Virtual reality (VR) technology is commonly used in balance research due to its ability to simulate real world experiences under controlled experimental conditions. However, several studies reported considerable differences in balance behavior in real world environments as compared to virtual environments presented in a head mounted display. Most of these studies were conducted more than a decade ago, at a time when VR was still struggling with major technical limitations (delays, limited field-of-view, etc.). In the meantime, VR technology has progressed considerably, enhancing its capacity to induce the feeling of presence and behavioural realism. In this study, we addressed two questions: Has VR technology now reached a point where balance is similar in real and virtual environments? And does the integration of visual cues for balance depend on the subjective experience of presence? We used a state-of-the-art head mounted VR system and a custom-made balance platform to compare balance when viewing (1) a real-world environment, (2) a photo-realistic virtual copy of the real-world environment, (3) an abstract virtual environment consisting of only spheres and bars ('low presence' VR condition), and, as reference, (4) a condition with eyes closed. Body sway of ten participants was measured in three different support surface conditions: (A) quiet stance, (B) stance on a sway referenced surface, and (C) surface tilting following a pseudo-random sequence. A 2-level repeated measures ANOVA and PostHoc analyses revealed no significant differences in body sway between viewing the real world environment and the photo-realistic virtual copy. In contrast, body sway was increased in the 'low presence' abstract scene and further increased with eyes closed. Results were consistent across platform conditions. Our results support the hypothesis that state of the art VR reached a point of behavioural realism in which balance in photo-realistic VR is similar to balance in a real environment. Presence was lower in the abstract virtual condition as compared to the photo-realistic condition as measured by the IPQ presence questionnaire. Thus, our results indicate that spatial presence may be a moderating factor, but further research is required to confirm this notion. We conceive that virtual reality is a valid tool for balance research, but that the properties of the virtual environment affects results.

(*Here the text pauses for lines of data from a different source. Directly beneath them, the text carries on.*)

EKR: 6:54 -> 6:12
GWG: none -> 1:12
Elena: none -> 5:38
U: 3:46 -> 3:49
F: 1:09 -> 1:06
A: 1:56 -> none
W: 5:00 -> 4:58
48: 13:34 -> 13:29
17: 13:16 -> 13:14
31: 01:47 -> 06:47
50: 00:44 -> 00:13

Conflict of interest statement

The authors have declared that no competing interests exist.

Figures

Fig 1. Experimental setup.
Fig 1. Experimental setup.
(A) Virtual laboratory scene (LAB). The scene is a detailed reconstruction of the real world view (EO). (B) Virtual abstract scene (ABS). (C) scheme of the experimental setup. Subjects did not wear the HMD in conditions EO and EC.
Fig 2. Example sequences support surface tilt…

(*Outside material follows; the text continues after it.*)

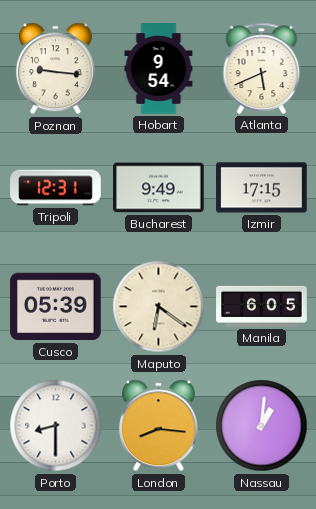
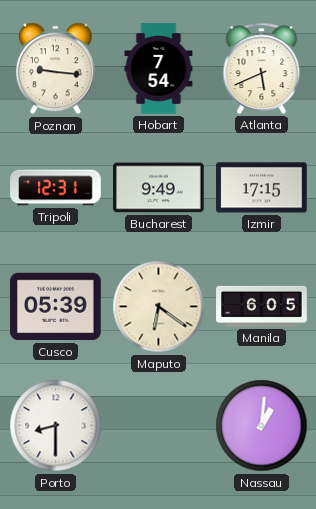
Hobart: 9:54 -> 7:54
London: 8:16 -> none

Fig 2. Example sequences support surface tilt and periodic body sway.
(A) Support surface tilt sequence (was repeated 13 times in each trial) and (B) periodic body com sway in response to the stimulus (= average across sequence repetitions and subjects) for all visual conditions. Visual conditions are real scene eyes open (EO), virtual laboratory room (LAB), virtual abstract scene (ABS), and eyes closed (EC).

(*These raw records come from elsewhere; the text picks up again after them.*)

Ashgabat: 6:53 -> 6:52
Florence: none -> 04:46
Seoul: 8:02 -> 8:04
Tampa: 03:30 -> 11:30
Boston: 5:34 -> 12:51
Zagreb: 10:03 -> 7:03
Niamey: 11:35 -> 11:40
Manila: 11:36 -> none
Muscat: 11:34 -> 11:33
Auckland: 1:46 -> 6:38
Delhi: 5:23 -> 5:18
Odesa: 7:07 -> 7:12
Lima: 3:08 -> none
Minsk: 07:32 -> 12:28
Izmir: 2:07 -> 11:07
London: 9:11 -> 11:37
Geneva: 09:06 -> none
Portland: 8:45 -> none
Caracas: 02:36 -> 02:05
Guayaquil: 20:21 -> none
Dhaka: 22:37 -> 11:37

Fig 3. Body sway power during pseudo-random…
Fig 3. Body sway power during pseudo-random platform tilts.
(A) Periodic sway component. (B) Random sway component. Visual conditions are real scene eyes open (EO), virtual laboratory room (LAB), virtual abstract scene (ABS), and eyes closed (EC). Parameters are shown for individual subjects (grey) and as mean and standard deviation across subjects (black). Red circles indicate outliers (one subject) not included in the average. Values outside the visible range are given in brackets.
Fig 4. Mean body sway velocity.
Fig 4. Mean body sway velocity.
(A) Fixed support surface. (B) Sway referenced support surface. Visual conditions are real scene eyes open (EO), virtual laboratory room (LAB), virtual abstract scene (ABS), and eyes closed (EC). Sway velocity is shown for individual subjects (grey circles) and as mean and standard deviation across subjects (black). Red circles indicate outliers (one subject) not included in the average. Values outside the visible range are given in brackets.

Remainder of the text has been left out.